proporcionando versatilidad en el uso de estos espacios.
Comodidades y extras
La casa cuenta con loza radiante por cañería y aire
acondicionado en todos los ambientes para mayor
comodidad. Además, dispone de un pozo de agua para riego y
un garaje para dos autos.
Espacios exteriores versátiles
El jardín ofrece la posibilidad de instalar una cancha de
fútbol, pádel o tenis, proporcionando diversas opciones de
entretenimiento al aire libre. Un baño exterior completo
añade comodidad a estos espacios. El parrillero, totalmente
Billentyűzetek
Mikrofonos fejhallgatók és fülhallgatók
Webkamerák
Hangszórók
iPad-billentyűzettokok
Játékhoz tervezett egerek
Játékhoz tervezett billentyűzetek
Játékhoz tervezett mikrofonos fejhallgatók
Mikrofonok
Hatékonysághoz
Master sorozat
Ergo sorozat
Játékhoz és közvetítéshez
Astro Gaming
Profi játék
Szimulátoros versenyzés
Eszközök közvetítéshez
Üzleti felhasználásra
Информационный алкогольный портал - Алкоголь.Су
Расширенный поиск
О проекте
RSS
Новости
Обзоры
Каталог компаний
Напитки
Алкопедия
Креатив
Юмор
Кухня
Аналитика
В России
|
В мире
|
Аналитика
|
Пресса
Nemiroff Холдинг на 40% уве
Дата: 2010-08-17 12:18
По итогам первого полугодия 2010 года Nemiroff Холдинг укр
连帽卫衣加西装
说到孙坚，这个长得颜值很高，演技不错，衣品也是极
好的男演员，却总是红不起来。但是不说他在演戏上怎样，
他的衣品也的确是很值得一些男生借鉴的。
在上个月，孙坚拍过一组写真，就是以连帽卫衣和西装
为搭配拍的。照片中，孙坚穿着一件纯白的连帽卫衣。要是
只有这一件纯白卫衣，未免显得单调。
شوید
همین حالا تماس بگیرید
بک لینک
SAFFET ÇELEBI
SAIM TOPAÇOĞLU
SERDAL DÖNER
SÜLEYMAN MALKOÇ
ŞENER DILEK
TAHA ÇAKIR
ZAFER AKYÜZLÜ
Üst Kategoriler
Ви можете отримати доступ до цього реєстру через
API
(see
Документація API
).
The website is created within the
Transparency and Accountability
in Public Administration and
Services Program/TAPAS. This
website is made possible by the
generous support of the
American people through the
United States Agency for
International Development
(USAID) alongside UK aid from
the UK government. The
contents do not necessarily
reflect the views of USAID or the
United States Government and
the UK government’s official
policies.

####################

What is needed: The first line of the entries, the line with "ŞENER DILEK", and every line between them should be retyped exactly, and nothing else.

Response:
proporcionando versatilidad en el uso de estos espacios.
Comodidades y extras
La casa cuenta con loza radiante por cañería y aire
acondicionado en todos los ambientes para mayor
comodidad. Además, dispone de un pozo de agua para riego y
un garaje para dos autos.
Espacios exteriores versátiles
El jardín ofrece la posibilidad de instalar una cancha de
fútbol, pádel o tenis, proporcionando diversas opciones de
entretenimiento al aire libre. Un baño exterior completo
añade comodidad a estos espacios. El parrillero, totalmente
Billentyűzetek
Mikrofonos fejhallgatók és fülhallgatók
Webkamerák
Hangszórók
iPad-billentyűzettokok
Játékhoz tervezett egerek
Játékhoz tervezett billentyűzetek
Játékhoz tervezett mikrofonos fejhallgatók
Mikrofonok
Hatékonysághoz
Master sorozat
Ergo sorozat
Játékhoz és közvetítéshez
Astro Gaming
Profi játék
Szimulátoros versenyzés
Eszközök közvetítéshez
Üzleti felhasználásra
Информационный алкогольный портал - Алкоголь.Су
Расширенный поиск
О проекте
RSS
Новости
Обзоры
Каталог компаний
Напитки
Алкопедия
Креатив
Юмор
Кухня
Аналитика
В России
|
В мире
|
Аналитика
|
Пресса
Nemiroff Холдинг на 40% уве
Дата: 2010-08-17 12:18
По итогам первого полугодия 2010 года Nemiroff Холдинг укр
连帽卫衣加西装
说到孙坚，这个长得颜值很高，演技不错，衣品也是极
好的男演员，却总是红不起来。但是不说他在演戏上怎样，
他的衣品也的确是很值得一些男生借鉴的。
在上个月，孙坚拍过一组写真，就是以连帽卫衣和西装
为搭配拍的。照片中，孙坚穿着一件纯白的连帽卫衣。要是
只有这一件纯白卫衣，未免显得单调。
شوید
همین حالا تماس بگیرید
بک لینک
SAFFET ÇELEBI
SAIM TOPAÇOĞLU
SERDAL DÖNER
SÜLEYMAN MALKOÇ
ŞENER DILEK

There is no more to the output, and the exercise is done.